START DATA SUPPLIED
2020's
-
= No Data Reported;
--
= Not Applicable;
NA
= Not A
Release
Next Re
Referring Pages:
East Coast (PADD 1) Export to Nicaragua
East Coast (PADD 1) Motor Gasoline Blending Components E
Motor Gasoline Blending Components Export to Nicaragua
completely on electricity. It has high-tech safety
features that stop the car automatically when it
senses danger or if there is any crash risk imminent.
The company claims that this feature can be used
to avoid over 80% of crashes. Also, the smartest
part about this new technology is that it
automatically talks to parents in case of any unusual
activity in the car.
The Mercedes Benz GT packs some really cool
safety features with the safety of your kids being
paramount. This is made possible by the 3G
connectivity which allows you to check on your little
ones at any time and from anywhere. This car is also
END DATA SUPPLIED
START DATA SUPPLIED
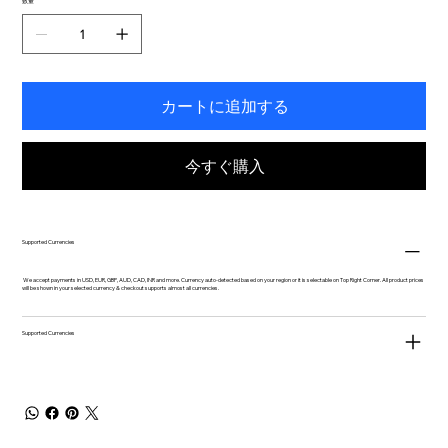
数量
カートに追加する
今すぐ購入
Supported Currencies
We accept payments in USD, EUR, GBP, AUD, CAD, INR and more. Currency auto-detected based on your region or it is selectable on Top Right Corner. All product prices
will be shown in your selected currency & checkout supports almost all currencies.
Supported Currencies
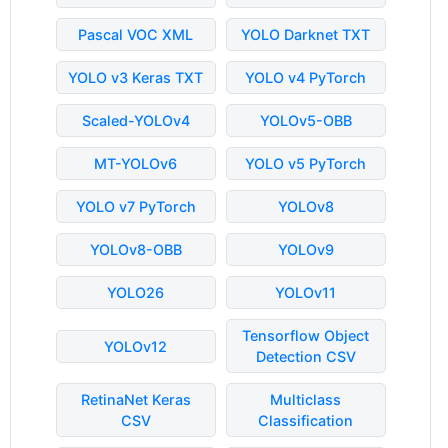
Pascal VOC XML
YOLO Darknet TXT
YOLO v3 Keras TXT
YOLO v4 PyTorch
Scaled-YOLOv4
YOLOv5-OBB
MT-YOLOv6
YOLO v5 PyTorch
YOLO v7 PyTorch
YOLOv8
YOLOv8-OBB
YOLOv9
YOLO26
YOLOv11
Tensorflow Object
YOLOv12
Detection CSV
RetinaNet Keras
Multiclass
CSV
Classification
END DATA SUPPLIED
Above are the records; from them, give again exactly the lines from the one containing "Pascal VOC XML" through the one containing "Classification", both included.

WRITTEN ANSWER:
Pascal VOC XML
YOLO Darknet TXT
YOLO v3 Keras TXT
YOLO v4 PyTorch
Scaled-YOLOv4
YOLOv5-OBB
MT-YOLOv6
YOLO v5 PyTorch
YOLO v7 PyTorch
YOLOv8
YOLOv8-OBB
YOLOv9
YOLO26
YOLOv11
Tensorflow Object
YOLOv12
Detection CSV
RetinaNet Keras
Multiclass
CSV
Classification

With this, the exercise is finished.